Teaching and learning is at the core of all I do, with an emphasis on fostering connections between theory, research method, and practical intervention. I try my best to build a community in each course that inspires students to challenge each other, grow from feedback, and flourish together as agents of positive change grounded in community-based social research.

I tend to tailor my work with students to the goals they want to achieve:

  • Students looking to enter a career soon after graduation – my courses work with CaSIG to build a bridge from your undergrad degree to local movements, nonprofits, and service agencies who can help you put social science skills to work in helping communities thrive.
  • Students who want to go to graduate school – my courses teach you to practice rigorous social research connected to your passion and your curiosity, and then link that to real-world interventions.
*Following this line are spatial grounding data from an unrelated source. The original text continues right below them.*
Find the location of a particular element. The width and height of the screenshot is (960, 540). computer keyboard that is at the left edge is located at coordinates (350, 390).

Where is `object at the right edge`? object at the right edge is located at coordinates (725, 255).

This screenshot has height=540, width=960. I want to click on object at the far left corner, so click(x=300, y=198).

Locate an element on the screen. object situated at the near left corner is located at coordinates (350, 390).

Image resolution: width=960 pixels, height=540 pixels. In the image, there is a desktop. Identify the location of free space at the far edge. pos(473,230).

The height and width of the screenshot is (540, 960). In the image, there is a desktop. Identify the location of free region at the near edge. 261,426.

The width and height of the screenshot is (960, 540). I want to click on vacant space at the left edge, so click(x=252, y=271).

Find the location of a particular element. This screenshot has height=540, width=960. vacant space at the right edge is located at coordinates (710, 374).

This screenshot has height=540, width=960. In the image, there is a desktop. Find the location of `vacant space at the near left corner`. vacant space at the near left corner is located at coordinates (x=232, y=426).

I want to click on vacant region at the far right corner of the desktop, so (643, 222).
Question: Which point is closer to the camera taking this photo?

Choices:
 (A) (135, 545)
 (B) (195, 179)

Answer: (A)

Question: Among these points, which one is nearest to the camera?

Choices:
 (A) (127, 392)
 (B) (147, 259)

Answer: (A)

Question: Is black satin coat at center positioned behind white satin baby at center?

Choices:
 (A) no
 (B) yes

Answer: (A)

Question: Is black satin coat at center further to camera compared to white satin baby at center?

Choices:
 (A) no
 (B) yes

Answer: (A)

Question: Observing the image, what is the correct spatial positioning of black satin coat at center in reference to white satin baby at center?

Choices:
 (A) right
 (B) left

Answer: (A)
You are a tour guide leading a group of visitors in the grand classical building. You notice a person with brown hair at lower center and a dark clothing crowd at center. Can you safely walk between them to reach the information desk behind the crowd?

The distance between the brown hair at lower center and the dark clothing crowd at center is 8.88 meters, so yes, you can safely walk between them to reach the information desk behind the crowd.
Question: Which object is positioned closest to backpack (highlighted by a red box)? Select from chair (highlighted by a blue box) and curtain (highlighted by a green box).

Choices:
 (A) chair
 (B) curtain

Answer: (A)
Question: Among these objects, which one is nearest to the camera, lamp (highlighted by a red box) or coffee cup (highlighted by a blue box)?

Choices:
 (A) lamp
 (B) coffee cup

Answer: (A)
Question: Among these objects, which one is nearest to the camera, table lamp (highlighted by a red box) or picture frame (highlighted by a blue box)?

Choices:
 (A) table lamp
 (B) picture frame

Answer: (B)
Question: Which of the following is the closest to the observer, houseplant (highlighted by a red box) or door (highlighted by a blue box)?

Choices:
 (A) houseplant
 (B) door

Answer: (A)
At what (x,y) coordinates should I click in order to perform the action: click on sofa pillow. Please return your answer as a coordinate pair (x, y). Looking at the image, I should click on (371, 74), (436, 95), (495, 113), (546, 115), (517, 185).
For both groups, there are opportunities to take the work farther. CaSIG interns work on practical projects for social justice both on campus and with our community partners. For students on the grad school path, I have run several collaborative research projects and am known to co-publish as a supporting author to help aspiring graduate students get their first publications.
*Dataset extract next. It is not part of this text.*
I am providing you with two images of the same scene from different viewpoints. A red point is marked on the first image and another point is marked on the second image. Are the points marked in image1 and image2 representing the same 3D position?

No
I have redesigned and taught the following courses:

  • Civic Learning
    What does it mean to serve social justice? This course builds a bridge between sociological analysis and direct service, preparing students to become leaders and key position players in organizations striving for justice and equality. We use readings from multiple disciplines to give a strong theoretical foundation, and then we use that foundation to enrich the nuts and bolts: how to run an effective meeting, how to understand program models, how to make a real contribution. Students get into teams and directly partner with an equity program, ending by making a proposal to contribute to the strategy of their partner program. Each semester has a theme, so far including civic engagement in Los Angeles and student success on campus.
  • Race, Class, and Gender
    How do differences intersect?  This course takes an intersectional approach to inequalities of race, gender, and class. We start with the personal, tracing early memories to understand how difference and discrimination impact individual lives. Then we move to historical analysis, for instance reading the rise of modern racial systems against articles that trace racial conflicts in Los Angeles. Each student leads their own micro-research project, designing and implementing a quantitative survey and qualitative interviews to understand how race, class, and gender impact the daily lives of their friends, family, and neighbors. Drawing lessons from the study of past movements, we close the semester by working in teams to produce an intersectional strategy to intervene in inequality based on their research over the term.
  • Cultural Emotions
    How do you change culture?  In this course, we seek to understand how the cultural world shapes emotions and how emotions change the world, with a specific focus on racial and ethnic difference. Feelings play a powerful role in everyday life: from politics to business, from love to hate, emotions are at the root of human behavior. In additional to reading academic literature in a wide variety of disciplines, we study cultural experience and emotional interactions in the real world, working together to find out what moves people, where cultures come from, and how to make messages and movements that truly resonate.  Perfect course for anyone interested in relationships, social psychology, movements, intersectionality, and the feels.
  • Social Change
    What causes meaningful change? Many try to make a lasting change in their lifetimes, but only a few succeed: in this course, we ask why. From protest movements to technological revolutions, we use the tools of quantitative and qualitative sociology to explore the theory, history, and practice. In addition to reading academic literature on social change, we read the world, using GIS data  find out where a real difference is possible. The rest is up to you: with a group, you design solutions and present them to prominent community members who can help you carry your ideas forward. Perfect course for anyone interested in political advocacy, community service, or social entrepreneurship.
  • Social Class & Inequality
    Why does inequality persist?  This course explores class inequality at scales from neighborhood to globe, tracing how class intersects with and co-constructs race, gender, and other lines of social division. We use quantitative and qualitative analysis to understand the issues that matter most in our communities and then equip ourselves with the knowledge to act using history, theory, and case studies.  Students gather into teams and wrestle with the deepest question of the course: how can we use the knowledge we have gained about the array of forces that perpetuate class inequality to design interventions that actually make a difference?